For the first time in more than five-plus years, nearly 70.0 percent of office markets Jones Lang LaSalle tracks are located at or beyond the 6:00 position, signaling landlord's slow, but increased confidence in overall market fundamentals. In fact, landlords increased rents for the ninth consecutive quarter, lifting rents 0.8 percent in the first quarter of 2013. As landlords shifted rents up, they also pushed concession levels down, but at slower rates than prior quarters, demonstrating owner's desire to gradually shift from concession compression to rent growth coupled with gradual concession compression.
Overall, rents have grown nearly 4.0 percent over the past 12 months and 7.4 percent since hitting bottom in early 2010, recovering about half of the rent declines experienced during the downtown.
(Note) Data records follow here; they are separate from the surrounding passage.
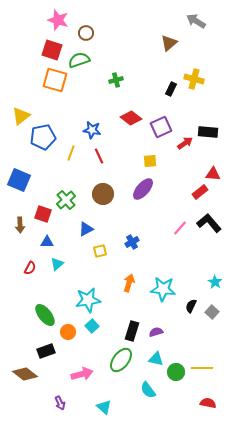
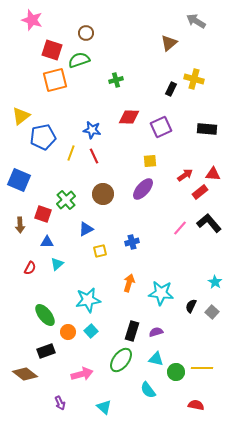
pink star at (58, 20): moved 26 px left
orange square at (55, 80): rotated 30 degrees counterclockwise
red diamond at (131, 118): moved 2 px left, 1 px up; rotated 35 degrees counterclockwise
black rectangle at (208, 132): moved 1 px left, 3 px up
red arrow at (185, 143): moved 32 px down
red line at (99, 156): moved 5 px left
blue cross at (132, 242): rotated 16 degrees clockwise
cyan star at (163, 289): moved 2 px left, 4 px down
cyan square at (92, 326): moved 1 px left, 5 px down
red semicircle at (208, 403): moved 12 px left, 2 px down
Additionally, over the past 12 months free rent has dipped 9.5 percent, while tenant improvement allowances were clawed back by 4.4 percent with concessions falling approximately 12.5 percent from cyclical highs in 2009 and 2010.
There definitely remains a tale of two markets with the technology and energy hubs of San Francisco, Seattle, San Francisco Peninsula, Austin, Houston, Dallas and Denver leading rent growth with many of those markets seeing rents moving beyond prior-market peak rents. Markets with those demand drivers located near the top of the clock, particularly San Francisco, Houston and Silicon Valley, will test the market from a supply side over the next 12 to 18 months and could see rent growth slow due to the new space additions. Whereas markets at the opposite side of the clock, particularly in the Midwest and Southeast / Southwest, are moving closer toward bottom, but not yet at that point to date. Of those markets, expect the Southeast and Southwest to pull ahead due to stronger economies and demand patterns and the Midwest to lag. Overall, through the course of 2013, we expect almost all geographies to transition to a landlord's market by early 2014.